This service takes an unaligned protein domain sequence and returns the most likely protein family from the ~18,000 families in Pfam-32.0.
A protein family is a group of proteins which share function and evolutionary origin. These similarities are reflected in their sequence similarity, i.e. their conservation in primary structure (amino acid sequence).
The project implements a slimmed down version of the ProtCNN
model proposed by Bileschi et al. [1] using Flax [2]. The
model was trained using the pfam-seed-random-split
dataset, either available in raw form from
Kaggle or in preprocessed format using:
FILENAME=pfam-seed-random-split.tar.gz
gsutil cp gs://protein-classification-service/$FILENAME data/ && \
tar -xvf data/$FILENAME -C data/
The preprocessing scripts can be found on the dev
branch of this repo (scripts/reformat-pfam-dataset.sh
+
raw_data_to_jax_arrays.py
). The Python script pads and tokenizes the unaligned protein sequences and casts the string
accession codes to class indexes. These arrays are then stored in .npy
format for faster load times for training. The
preprocessed data available through Google Cloud (see above) also comes with the relevant token and label maps.
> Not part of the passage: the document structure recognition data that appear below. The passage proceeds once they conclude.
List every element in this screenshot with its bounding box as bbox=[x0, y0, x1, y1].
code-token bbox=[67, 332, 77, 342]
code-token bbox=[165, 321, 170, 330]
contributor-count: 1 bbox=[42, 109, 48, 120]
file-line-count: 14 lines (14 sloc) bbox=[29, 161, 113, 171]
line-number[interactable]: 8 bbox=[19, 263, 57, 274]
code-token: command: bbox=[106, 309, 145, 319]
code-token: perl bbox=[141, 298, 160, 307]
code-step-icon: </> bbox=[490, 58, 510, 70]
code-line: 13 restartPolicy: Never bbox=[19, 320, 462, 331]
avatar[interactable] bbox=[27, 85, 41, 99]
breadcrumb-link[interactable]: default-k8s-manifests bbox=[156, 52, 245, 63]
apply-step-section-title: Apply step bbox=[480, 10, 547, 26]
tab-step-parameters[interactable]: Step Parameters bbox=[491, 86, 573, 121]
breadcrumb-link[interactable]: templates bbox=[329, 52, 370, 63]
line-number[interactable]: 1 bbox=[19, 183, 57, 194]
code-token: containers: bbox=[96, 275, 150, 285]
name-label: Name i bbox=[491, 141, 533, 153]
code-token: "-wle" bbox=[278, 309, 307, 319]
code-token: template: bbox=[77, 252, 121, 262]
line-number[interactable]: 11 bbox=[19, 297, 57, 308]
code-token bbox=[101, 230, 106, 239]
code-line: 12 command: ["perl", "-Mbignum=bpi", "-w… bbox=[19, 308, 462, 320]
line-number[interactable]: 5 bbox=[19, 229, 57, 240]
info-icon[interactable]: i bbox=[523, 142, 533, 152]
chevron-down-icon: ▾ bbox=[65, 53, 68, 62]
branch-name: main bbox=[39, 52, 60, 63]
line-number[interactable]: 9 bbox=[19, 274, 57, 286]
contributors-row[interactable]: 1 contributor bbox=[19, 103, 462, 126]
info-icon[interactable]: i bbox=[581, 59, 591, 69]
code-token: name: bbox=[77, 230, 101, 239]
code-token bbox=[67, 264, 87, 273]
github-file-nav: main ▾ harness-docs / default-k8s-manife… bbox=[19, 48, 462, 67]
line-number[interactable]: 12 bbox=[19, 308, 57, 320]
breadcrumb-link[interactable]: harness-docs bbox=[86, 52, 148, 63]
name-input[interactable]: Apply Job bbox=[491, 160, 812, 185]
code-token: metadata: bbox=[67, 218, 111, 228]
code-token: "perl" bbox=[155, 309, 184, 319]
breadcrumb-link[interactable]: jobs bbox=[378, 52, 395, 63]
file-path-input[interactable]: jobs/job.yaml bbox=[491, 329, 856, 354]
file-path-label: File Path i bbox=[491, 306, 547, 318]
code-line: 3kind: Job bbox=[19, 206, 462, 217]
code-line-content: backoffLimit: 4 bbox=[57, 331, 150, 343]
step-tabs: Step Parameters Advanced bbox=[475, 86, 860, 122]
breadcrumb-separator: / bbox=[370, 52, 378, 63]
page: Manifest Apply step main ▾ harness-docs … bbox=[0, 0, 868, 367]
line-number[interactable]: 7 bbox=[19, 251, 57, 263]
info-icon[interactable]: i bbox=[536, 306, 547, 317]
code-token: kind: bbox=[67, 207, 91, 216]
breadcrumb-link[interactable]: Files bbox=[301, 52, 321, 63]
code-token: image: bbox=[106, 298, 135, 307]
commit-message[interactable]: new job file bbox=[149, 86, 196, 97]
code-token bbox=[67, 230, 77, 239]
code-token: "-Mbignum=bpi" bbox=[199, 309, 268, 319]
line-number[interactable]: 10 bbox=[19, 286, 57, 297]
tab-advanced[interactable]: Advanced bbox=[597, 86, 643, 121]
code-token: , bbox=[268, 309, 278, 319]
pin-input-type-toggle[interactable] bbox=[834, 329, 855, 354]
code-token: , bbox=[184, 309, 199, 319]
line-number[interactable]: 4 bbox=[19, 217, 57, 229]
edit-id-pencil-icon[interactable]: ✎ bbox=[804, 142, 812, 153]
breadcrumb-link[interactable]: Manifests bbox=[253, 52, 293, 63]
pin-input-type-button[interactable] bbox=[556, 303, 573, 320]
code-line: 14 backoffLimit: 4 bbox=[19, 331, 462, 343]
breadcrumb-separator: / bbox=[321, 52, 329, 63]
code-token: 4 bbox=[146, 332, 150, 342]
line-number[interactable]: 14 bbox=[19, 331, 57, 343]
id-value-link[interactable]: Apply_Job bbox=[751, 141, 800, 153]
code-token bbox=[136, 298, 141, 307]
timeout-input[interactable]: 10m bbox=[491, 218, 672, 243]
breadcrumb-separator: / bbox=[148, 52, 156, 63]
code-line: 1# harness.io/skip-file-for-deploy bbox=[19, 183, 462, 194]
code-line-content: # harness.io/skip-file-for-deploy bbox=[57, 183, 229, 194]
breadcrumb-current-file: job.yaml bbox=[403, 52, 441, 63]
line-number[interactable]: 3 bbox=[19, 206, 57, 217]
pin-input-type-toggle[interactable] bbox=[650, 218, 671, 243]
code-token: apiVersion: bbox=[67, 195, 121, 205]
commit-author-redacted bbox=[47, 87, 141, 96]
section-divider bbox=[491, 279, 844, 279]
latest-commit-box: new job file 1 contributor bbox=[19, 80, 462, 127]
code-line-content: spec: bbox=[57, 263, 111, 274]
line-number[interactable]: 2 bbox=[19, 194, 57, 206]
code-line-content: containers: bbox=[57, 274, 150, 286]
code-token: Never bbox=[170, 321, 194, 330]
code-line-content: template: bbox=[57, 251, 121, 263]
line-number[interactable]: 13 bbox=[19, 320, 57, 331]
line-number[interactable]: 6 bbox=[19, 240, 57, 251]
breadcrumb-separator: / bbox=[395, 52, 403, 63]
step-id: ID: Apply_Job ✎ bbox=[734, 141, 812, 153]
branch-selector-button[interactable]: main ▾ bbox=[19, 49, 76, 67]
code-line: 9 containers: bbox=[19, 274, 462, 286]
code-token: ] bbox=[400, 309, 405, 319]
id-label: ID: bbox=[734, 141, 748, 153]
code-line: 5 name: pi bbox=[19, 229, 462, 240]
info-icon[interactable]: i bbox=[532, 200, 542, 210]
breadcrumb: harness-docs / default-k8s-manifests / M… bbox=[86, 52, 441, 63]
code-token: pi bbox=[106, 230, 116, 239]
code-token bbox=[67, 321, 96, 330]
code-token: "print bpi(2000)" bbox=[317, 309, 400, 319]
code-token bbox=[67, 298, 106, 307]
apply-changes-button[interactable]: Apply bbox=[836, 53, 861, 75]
The model performance on train, dev and test spits is shown below:
split | accuracy | macro avg recall | macro avg precision | macro avg F1 |
---|---|---|---|---|
train | 0.970 | 0.814 | 0.850 | 0.825 |
dev | 0.950 | 0.870 | 0.878 | 0.862 |
test | 0.950 | 0.870 | 0.877 | 0.862 |
For details on model hyperparameters, please refer to protein_classification/constants.py
on the dev
branch of this
repository.
Assuming helm
is installed (plus a Kubernetes cluster being available), the service can be instantiated using:
helm install `basename $PWD` ./helm
This will start the Seldon microservice. You can now send post requests to the model to receive a classification, e.g.:
# port forward service
kubectl port-forward svc/`basename $PWD` ${PORT:=7687} &
curl -X POST localhost:${PORT}/api/v1.0/predictions \
-H 'Content-Type: application/json' \
-d '{"sequence": ["EIKKMISEIDKDGSGTIDFEEFLTMMTA"]}'
The request can be sent as a batch, where the JSON array of sequences would be passed through the model in one go. Keep this in mind when running on GPU, as the service does not manage memory for you - i.e. it does not do mini-batches. Hence, it can cause out-of-memory issues when sending too large requests.
A batched request:
curl -X POST localhost:${PORT}/api/v1.0/predictions \
-H 'Content-Type: application/json' \
-d '{"sequence": ["EIKKMISEIDKDGSGTIDFEEFLTMMTA", "IVQINEIFQVETDQFTQLLDA"]}' # send 2 sequences for inference
To run the unit tests, create a local Python3.9 environment and run the following:
pip install -r requirements-dev.txt
python3 -m pytest -v tests --cov=protein_classification
- Bileschi, M.L., Belanger, D., Bryant, D.H., Sanderson, T., Carter, B., Sculley, D., Bateman, A., DePristo, M.A. and Colwell, L.J., 2022. Using deep learning to annotate the protein universe. Nature Biotechnology, pp.1-6.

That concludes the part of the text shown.